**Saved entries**
^^^^

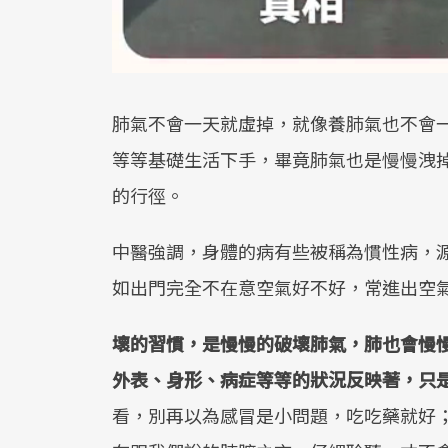
肺氣不會一天就虛掉，就像養肺氣也不會
等等基礎生活下手，畢竟肺氣也是慢慢洩
的行徑。
中醫強調，身體的病有些被稱為慣性病，
如出門完全不在意空氣好不好，常進出空
壞的習慣，是慢慢的破壞肺氣，肺也會慢
外表、身形、病症等等的狀況反映著，只
看，別再以為感冒是小問題，吃吃藥就好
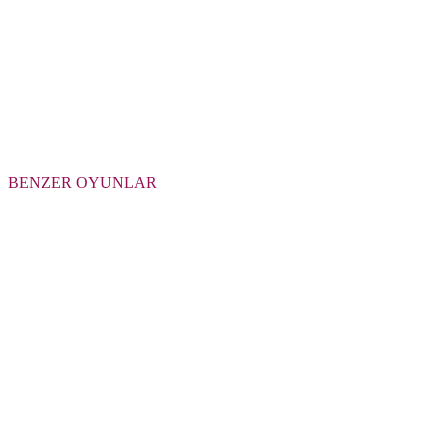
BENZER OYUNLAR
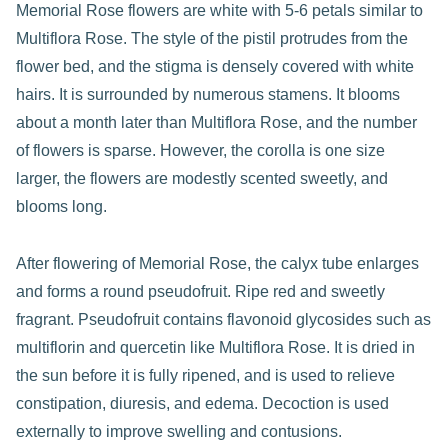
Memorial Rose flowers are white with 5-6 petals similar to
Multiflora Rose. The style of the pistil protrudes from the
flower bed, and the stigma is densely covered with white
hairs. It is surrounded by numerous stamens. It blooms
about a month later than Multiflora Rose, and the number
of flowers is sparse. However, the corolla is one size
larger, the flowers are modestly scented sweetly, and
blooms long.
After flowering of Memorial Rose, the calyx tube enlarges
and forms a round pseudofruit. Ripe red and sweetly
fragrant. Pseudofruit contains flavonoid glycosides such as
multiflorin and quercetin like Multiflora Rose. It is dried in
the sun before it is fully ripened, and is used to relieve
constipation, diuresis, and edema. Decoction is used
externally to improve swelling and contusions.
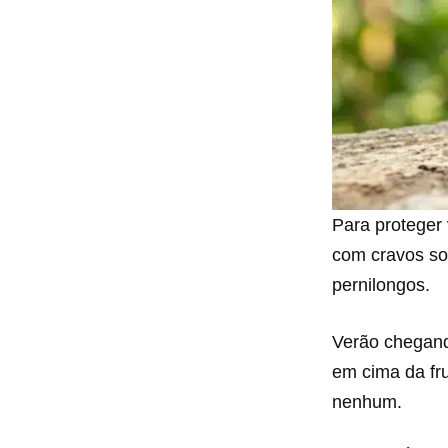
Para proteger 
com cravos so
pernilongos.
Verão chegand
em cima da fr
nenhum.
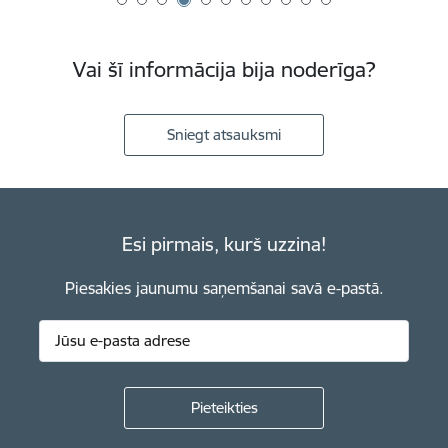
Vai šī informācija bija noderīga?
Sniegt atsauksmi
Esi pirmais, kurš uzzina!
Piesakies jaunumu saņemšanai savā e-pastā.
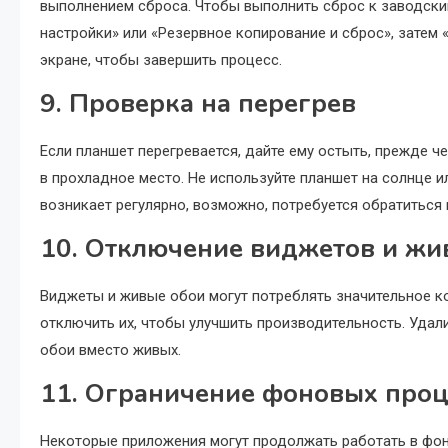
выполнением сброса. Чтобы выполнить сброс к заводски
настройки» или «Резервное копирование и сброс», затем 
экране, чтобы завершить процесс.
9. Проверка на перегрев
Если планшет перегревается, дайте ему остыть, прежде ч
в прохладное место. Не используйте планшет на солнце и
возникает регулярно, возможно, потребуется обратиться 
10. Отключение виджетов и жи
Виджеты и живые обои могут потреблять значительное к
отключить их, чтобы улучшить производительность. Удал
обои вместо живых.
11. Ограничение фоновых проц
Некоторые приложения могут продолжать работать в фон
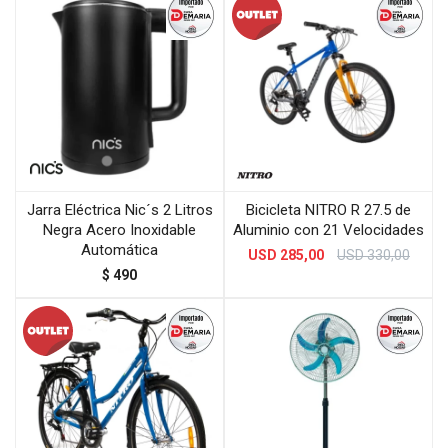
Jarra Eléctrica Nic´s 2 Litros
Bicicleta NITRO R 27.5 de
Negra Acero Inoxidable
Aluminio con 21 Velocidades
Automática
USD
285,00
USD
330,00
$
490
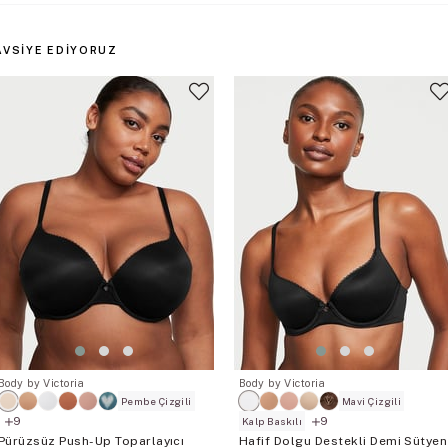
AVSIYE EDIYORUZ
Body by Victoria
Body by Victoria
Pembe Çizgili
Mavi Çizgili
9
9
Kalp Baskılı
Pürüzsüz Push-Up Toparlayıcı
Hafif Dolgu Destekli Demi Sütyen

^^^^

**What you are asked to do**
Copy out each line of the records where the word "Memorial" appears.

**Answer space**
Memorial Rose flowers are white with 5-6 petals similar to
After flowering of Memorial Rose, the calyx tube enlarges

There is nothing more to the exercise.